Problem to solve: Repeat the following data exactly, omitting pictures.

··· Stored data

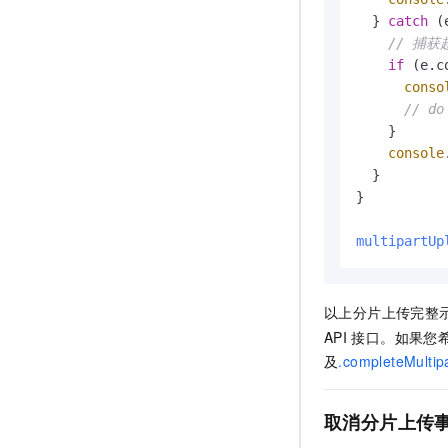
  } 
catch
 (
// 捕
if
 (e.
c
conso
// do
    }

console
  }

}

multipartUp
以上分片上传完整
API
接口。如果您
及
.completeMultip
取消分片上传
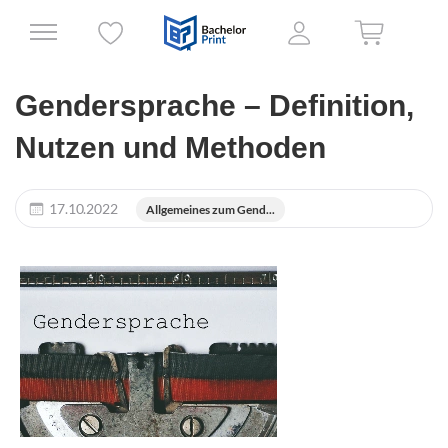
Gendersprache – Definition,
Nutzen und Methoden
17.10.2022
Allgemeines zum Gend...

······

Finished exercise:
  } 
catch
 (
// 捕
if
 (e.
c
conso
// do
    }

console
  }

}

multipartUp
以上分片上传完整
API
接口。如果您
及
.completeMultip
取消分片上传
Gendersprache – Definition,
Nutzen und Methoden
17.10.2022
Allgemeines zum Gend...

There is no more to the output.